– Не выйдет, – сказал он. – Кондрат мне популярно объяснил, что он мне может написать. Так объяснил, чтоб я запомнил. Я и запомнил. Статья двести шестидесятая, часть вторая. Незаконная порубка в особо крупных размерах. Тут или штраф до миллиона, или срок до шести лет. А мне сидеть нельзя, у меня корова.

– Это понятно. – Гера помассировал больное колено. Почувствовал, как вместе с болью поднимается к груди и подступает к горлу злость. – Мне лишь одно ну совершенно непонятно. Зачем ты согласился валить лес?

– Все ж деньги, – отозвался Панюков.

– Я это понимаю, – все сильнее злился Гера, – но я знаю: у тебя сейчас есть деньги – те самые, что я тебе привез. Разве их мало? Разве их меньше, чем – за лес?

– Не меньше, нет, намного больше, – спокойно согласился Панюков; губами пожевал, в уме прикидывая и пересчитывая, потом, довольный, сообщил: – В шестьдесят раз – во насколько больше.

– Тогда – не понимаю, – замотал головой Гера, стараясь подавить в себе ярость, и Панюков почувствовал ее.

– Да, ты не понимаешь. – Он неохотно начал объяснять: – Игонину отказывать нельзя, а то потом он никогда не даст работы, да и вообще, он здесь хозяин, он мне много помогал… Нет, отказать Игонину нельзя, – закончил Панюков с таким убеждением, как если бы не Геру убеждал, а самого себя.

Гера устал и поскучнел. Все же спросил:

– Это Игонин предложил ему взять тебя в работники?

– Не предложил, а посоветовал. Сказал ему: зачем тебе губить хорошего непьющего мужика? Разве тебе не пригодится хороший и непьющий мужик? А мент наш – ни в какую…

– Кондрат? – зачем-то уточнил Гера. – Редкое имя.

– Не имя, а фамилия: Кондратов; это мы тут зовем его Кондрат… Так вот, он ни за что не соглашался. Потом, короче, согласился. Вообще-то пригодится, говорит, к тому же и непьющий, непьющие у нас всегда в цене…

Гера встал с крыльца и, обрывая разговор, подался в дом. Уже войдя, спросил:

– Как часто ты обязан к нему ездить?

– По понедельникам – на целый день, по средам – с девяти и до обеда, и в остальные дни – только чтоб коз доить.

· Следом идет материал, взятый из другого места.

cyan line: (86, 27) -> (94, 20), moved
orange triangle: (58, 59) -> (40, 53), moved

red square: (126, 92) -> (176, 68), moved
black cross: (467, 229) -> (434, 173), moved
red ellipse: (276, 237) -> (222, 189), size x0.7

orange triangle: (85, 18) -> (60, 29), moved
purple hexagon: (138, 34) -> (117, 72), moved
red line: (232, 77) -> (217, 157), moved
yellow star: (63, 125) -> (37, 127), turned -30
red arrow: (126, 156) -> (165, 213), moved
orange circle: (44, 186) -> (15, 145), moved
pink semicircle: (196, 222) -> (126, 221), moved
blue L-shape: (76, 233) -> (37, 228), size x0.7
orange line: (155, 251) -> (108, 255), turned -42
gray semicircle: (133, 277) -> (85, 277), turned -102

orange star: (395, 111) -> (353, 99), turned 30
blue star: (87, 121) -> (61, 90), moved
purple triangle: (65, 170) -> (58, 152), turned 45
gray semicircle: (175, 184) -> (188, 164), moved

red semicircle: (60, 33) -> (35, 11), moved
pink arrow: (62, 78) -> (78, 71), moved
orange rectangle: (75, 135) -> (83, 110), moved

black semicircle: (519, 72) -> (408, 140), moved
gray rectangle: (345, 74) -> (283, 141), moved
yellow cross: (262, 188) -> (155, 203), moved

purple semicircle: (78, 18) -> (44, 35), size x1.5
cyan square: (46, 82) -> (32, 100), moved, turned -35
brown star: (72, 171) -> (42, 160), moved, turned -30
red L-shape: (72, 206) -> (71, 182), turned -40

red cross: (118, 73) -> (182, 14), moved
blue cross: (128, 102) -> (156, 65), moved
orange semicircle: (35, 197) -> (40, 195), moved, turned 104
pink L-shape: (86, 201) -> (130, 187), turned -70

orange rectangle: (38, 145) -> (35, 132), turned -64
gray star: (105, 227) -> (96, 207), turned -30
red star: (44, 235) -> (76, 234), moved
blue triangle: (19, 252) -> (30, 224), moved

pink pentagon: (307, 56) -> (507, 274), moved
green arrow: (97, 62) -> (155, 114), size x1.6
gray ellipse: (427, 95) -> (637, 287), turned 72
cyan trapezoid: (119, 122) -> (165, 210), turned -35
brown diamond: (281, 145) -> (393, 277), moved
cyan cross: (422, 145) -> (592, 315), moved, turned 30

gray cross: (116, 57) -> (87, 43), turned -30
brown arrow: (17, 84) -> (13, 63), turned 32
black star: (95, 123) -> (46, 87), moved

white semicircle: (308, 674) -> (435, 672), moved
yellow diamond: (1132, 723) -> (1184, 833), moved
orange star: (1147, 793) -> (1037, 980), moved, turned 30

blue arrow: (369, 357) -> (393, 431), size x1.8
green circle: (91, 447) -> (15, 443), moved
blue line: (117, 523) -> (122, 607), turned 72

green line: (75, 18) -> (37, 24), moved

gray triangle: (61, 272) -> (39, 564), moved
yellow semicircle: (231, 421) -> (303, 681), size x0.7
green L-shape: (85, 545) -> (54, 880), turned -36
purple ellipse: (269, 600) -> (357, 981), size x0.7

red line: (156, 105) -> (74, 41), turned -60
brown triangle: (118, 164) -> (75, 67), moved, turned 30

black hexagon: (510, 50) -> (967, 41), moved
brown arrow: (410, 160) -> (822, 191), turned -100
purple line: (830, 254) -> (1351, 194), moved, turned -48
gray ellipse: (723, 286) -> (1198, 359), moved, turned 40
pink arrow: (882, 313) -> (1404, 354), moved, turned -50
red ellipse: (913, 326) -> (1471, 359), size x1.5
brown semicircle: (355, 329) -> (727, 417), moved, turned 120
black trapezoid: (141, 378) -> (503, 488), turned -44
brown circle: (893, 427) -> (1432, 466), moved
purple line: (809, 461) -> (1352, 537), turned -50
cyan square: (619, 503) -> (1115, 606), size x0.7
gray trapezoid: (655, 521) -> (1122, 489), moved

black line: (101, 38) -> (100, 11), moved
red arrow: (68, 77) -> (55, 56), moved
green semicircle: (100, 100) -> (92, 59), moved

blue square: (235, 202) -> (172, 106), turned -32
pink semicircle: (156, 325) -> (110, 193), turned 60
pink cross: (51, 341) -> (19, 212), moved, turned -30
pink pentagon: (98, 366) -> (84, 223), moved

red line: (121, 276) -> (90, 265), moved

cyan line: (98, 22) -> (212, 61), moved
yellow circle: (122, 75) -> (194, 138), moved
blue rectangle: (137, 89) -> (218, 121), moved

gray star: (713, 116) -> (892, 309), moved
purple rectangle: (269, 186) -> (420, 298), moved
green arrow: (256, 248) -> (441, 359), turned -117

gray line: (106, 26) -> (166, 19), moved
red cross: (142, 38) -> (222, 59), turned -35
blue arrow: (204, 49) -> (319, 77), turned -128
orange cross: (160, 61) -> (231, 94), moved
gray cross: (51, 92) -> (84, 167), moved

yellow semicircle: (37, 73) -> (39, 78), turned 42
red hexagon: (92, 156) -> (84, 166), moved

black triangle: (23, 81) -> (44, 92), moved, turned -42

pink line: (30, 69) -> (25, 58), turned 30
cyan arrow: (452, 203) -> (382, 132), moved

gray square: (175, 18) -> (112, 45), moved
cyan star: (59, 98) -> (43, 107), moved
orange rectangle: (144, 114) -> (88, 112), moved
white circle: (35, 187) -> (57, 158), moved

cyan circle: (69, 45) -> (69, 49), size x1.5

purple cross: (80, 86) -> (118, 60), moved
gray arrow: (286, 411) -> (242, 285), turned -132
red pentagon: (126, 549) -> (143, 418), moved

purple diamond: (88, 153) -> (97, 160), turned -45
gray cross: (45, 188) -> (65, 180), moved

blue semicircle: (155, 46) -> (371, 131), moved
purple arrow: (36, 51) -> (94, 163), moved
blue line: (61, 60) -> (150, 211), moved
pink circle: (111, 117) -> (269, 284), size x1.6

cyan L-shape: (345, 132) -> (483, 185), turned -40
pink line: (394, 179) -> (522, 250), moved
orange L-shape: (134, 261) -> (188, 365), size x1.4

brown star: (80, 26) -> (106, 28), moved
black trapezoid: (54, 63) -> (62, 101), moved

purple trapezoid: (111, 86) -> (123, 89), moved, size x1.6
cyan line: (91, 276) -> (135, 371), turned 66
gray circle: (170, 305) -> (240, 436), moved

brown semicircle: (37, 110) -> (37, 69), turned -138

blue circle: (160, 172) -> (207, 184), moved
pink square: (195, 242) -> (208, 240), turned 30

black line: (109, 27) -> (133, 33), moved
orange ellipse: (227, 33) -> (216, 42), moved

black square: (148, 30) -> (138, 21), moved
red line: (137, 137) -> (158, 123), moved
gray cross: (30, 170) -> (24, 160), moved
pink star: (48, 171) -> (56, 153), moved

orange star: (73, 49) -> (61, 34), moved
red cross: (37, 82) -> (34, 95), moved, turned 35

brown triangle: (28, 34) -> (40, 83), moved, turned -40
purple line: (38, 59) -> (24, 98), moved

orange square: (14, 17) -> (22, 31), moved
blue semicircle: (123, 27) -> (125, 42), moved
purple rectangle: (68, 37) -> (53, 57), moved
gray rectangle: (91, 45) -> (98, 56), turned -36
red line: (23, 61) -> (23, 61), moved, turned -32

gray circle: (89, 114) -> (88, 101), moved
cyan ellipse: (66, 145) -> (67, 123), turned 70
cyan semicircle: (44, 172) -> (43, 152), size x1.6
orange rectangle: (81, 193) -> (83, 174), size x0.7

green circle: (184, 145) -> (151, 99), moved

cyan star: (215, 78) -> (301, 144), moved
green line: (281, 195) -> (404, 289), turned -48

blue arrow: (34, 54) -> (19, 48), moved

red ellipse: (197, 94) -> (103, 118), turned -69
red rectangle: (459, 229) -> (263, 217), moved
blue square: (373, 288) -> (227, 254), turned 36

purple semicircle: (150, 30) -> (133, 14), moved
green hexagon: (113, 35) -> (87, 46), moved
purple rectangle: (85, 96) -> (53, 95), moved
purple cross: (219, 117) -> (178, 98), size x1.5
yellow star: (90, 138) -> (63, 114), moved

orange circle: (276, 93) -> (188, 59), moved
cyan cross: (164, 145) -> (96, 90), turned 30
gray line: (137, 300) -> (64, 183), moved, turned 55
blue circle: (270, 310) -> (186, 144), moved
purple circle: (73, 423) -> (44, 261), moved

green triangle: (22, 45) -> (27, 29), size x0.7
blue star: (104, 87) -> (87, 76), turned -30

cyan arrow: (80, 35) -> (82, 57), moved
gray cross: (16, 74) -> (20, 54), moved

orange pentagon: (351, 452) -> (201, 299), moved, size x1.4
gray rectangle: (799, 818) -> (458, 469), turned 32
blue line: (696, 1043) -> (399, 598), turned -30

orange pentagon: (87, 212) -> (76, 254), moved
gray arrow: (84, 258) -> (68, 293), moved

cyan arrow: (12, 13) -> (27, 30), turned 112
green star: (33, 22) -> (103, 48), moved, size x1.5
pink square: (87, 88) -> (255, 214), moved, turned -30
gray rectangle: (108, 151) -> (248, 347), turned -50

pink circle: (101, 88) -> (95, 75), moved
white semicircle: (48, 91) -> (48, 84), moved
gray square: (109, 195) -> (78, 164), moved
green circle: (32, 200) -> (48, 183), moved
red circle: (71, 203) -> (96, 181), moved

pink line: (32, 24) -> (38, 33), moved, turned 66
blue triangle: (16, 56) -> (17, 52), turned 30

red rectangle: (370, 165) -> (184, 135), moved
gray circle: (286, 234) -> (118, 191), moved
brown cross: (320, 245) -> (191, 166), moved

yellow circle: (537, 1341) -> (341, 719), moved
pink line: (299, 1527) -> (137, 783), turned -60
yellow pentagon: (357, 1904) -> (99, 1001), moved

– Аглаю, Анжелику и Аделаиду, – задумчиво кивнул Гера и произнес с насмешкой: – Почти классическая барщина. – Подумал, проверяя самого себя, и повторил уверенно: – Да. Барщина.

Панюков, озлившись, тоже встал с крыльца и произнес, не поворачиваясь к Гере:

– Не говори, чего не знаешь и о ком не знаешь. Кондрат наш никакой не барин и никогда не вел себя как барин. Он мужик простой.

– И что теперь? Как теперь будет? – не сдавался Гера, глядя в складчатый затылок Панюкова. – Я хочу знать, как долго, сколько лет ты будешь каждый день пахать на этого простого мужика и резать его кроликов?

– Это не мне – ему решать, – уклончиво ответил Панюков.

Гера злорадно уточнил:

– Всю оставшуюся жизнь?

Панюков часто и громко задышал, повернулся к Гере боком, сбоку посмотрел на него, затем выставил вперед ногу, закинул голову назад и на высоких нотах отчеканил так, словно загодя выучил:

– Были рабы и будем рабами.

Увидев лицо Геры, добавил буднично:

– Это я так говорю, чтобы тебе было все понятно.

– А мне не будет, не будет понятно! – закричал ему Гера. – Так нельзя говорить, так никому и никогда нельзя говорить! Так даже думать нельзя!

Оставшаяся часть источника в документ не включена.